EXERCISE INSTRUCTIONS
Reproduce the line containing "Return results in <instances>...</instances>. Segment regions" and every line after it through the end of the records. Include nothing else.

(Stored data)
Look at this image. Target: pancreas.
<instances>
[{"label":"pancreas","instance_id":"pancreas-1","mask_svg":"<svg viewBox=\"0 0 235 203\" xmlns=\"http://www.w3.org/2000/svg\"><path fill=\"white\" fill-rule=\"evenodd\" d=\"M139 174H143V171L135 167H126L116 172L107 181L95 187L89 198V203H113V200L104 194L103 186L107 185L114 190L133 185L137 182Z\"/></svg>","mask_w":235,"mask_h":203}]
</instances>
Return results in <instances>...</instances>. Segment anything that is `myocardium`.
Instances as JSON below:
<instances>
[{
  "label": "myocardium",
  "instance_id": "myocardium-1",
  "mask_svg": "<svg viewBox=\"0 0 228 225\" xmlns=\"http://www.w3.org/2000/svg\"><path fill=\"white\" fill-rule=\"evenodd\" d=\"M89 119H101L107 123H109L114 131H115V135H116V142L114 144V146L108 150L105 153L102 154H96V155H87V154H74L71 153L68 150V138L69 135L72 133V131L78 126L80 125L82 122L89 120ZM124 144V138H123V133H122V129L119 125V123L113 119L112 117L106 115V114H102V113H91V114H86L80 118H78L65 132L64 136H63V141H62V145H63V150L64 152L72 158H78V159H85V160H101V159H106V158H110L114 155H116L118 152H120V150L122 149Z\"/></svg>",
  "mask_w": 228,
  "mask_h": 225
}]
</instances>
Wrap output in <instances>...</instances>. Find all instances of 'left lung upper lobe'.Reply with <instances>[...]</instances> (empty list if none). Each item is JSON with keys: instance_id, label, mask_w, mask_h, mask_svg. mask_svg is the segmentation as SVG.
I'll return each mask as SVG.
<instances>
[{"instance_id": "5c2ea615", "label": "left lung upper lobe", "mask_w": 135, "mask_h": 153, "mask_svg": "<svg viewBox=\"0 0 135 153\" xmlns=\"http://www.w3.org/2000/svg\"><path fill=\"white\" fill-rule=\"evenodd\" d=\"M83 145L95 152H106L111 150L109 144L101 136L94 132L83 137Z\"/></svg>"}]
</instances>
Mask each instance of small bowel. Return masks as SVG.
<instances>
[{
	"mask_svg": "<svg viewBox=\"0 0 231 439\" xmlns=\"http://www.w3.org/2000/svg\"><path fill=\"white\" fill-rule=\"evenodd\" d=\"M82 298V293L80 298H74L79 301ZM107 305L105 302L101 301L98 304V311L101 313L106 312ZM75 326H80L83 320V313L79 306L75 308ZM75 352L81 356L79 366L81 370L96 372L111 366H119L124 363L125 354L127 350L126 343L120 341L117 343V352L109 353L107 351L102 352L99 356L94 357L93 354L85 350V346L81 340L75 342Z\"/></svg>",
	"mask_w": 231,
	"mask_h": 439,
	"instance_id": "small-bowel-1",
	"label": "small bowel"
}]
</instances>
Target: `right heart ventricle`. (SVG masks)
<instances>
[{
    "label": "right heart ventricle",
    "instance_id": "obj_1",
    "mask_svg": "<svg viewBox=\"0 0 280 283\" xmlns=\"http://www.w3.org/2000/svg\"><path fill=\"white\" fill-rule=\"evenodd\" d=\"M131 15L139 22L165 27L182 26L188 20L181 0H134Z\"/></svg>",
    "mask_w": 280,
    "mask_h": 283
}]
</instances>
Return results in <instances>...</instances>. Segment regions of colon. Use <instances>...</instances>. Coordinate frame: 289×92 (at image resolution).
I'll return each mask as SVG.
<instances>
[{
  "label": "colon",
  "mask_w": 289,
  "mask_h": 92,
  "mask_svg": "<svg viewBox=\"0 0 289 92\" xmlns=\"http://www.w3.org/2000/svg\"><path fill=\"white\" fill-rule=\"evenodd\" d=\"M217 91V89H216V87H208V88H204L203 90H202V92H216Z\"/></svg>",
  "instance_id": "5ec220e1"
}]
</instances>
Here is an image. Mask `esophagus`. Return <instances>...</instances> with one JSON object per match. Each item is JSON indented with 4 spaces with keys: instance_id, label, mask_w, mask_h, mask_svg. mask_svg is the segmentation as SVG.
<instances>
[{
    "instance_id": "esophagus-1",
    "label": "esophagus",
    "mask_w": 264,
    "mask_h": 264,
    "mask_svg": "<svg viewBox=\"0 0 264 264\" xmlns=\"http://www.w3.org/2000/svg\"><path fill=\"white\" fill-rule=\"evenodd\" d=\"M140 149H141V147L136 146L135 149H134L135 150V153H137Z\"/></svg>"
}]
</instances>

ANSWER FOR THIS EXERCISE
Return results in <instances>...</instances>. Segment regions of colon. Use <instances>...</instances>. Coordinate frame: 289×92 (at image resolution).
I'll return each mask as SVG.
<instances>
[{
  "label": "colon",
  "mask_w": 289,
  "mask_h": 92,
  "mask_svg": "<svg viewBox=\"0 0 289 92\" xmlns=\"http://www.w3.org/2000/svg\"><path fill=\"white\" fill-rule=\"evenodd\" d=\"M217 91V89H216V87H208V88H204L203 90H202V92H216Z\"/></svg>",
  "instance_id": "5ec220e1"
}]
</instances>
Here is an image. Mask `esophagus`. Return <instances>...</instances> with one JSON object per match. Each item is JSON indented with 4 spaces with keys: instance_id, label, mask_w, mask_h, mask_svg. mask_svg is the segmentation as SVG.
<instances>
[{
    "instance_id": "esophagus-1",
    "label": "esophagus",
    "mask_w": 264,
    "mask_h": 264,
    "mask_svg": "<svg viewBox=\"0 0 264 264\" xmlns=\"http://www.w3.org/2000/svg\"><path fill=\"white\" fill-rule=\"evenodd\" d=\"M140 149H141V147L136 146L135 149H134L135 150V153H137Z\"/></svg>"
}]
</instances>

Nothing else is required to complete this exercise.